U.S. crude closed at nearly a three-month high after a new U.S. forecast showed tighter oil supplies next year, while Russia, Saudi Arabia and other big producers hinted at further talks to support the market.
Global crude benchmark Brent returned to above $50 a barrel, breaking range-bound trades since early September that have largely seen the market trade in a $5 band.
A weakening dollar added support for oil, as did bets that the U.S. oil rig count could tumble again this week after last week’s unexpectedly sharp decline of 26 rigs.
U.S. benchmark West Texas Intermediate crude settled up $2.27, or 4.91 percent, at $48.53 a barrel — its highest close since Sept. 16.
Brent crude, the global oil benchmark, rose $2.50, or 5.2 percent, to $51.80 a barrel, after rising as high as $51.99, it’s strongest level since Sept. 3.

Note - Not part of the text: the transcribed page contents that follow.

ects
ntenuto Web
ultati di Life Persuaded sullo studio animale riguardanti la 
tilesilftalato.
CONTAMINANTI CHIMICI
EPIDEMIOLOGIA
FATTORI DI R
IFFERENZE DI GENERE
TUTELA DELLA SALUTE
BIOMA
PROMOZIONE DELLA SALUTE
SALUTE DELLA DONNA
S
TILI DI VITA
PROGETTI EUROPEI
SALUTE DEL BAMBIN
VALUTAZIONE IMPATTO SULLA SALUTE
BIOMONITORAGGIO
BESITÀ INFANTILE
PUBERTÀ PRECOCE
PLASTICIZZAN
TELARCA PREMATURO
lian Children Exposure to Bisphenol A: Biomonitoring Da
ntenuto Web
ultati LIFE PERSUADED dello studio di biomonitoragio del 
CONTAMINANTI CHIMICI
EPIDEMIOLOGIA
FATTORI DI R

Traders also cited technical buying for Brent at above $50 a barrel as it headed for its first three-day gain in a stretch after Monday’s rise of more than 2 percent and Friday’s climb of nearly 1 percent.

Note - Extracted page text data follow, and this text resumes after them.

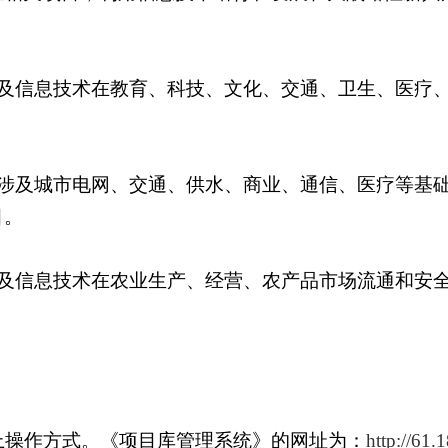
及
信息技术在教育、科技、文化、交通、卫生、医疗
涉及城市电网、交通、供水、商业、通信、医疗等基
目。
及信息技术在农业生产、经营、农产品市场流通和安
上操作方式。《项目库管理系统》的网址为：
http://61.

“We have reduced the probability of a return to the $37-38 area per nearby WTI,” said Jim Ritterbusch of oil consultancy Ritterbusch & Associates in North Wabash, Chicago. “We will maintain a long standing view that price declines below this support level are virtually off of the table.”
Global oil demand will grow by the most in six years in 2016 while non-OPEC supply stalls, according to a monthly U.S. energy report that suggests a surplus of crude is easing more quickly than expected.
Total world supply is expected to rise to 95.98 million barrels a day in 2016, 0.1 percent less than forecast last month, the U.S. Energy Information Administration said in its Short-Term Energy Outlook.
Demand is expected to rise 270,00 bpd to 95.2 million barrels a day, up 0.3 percent from September’s forecast due in part to an outlook for stronger demand growth from China.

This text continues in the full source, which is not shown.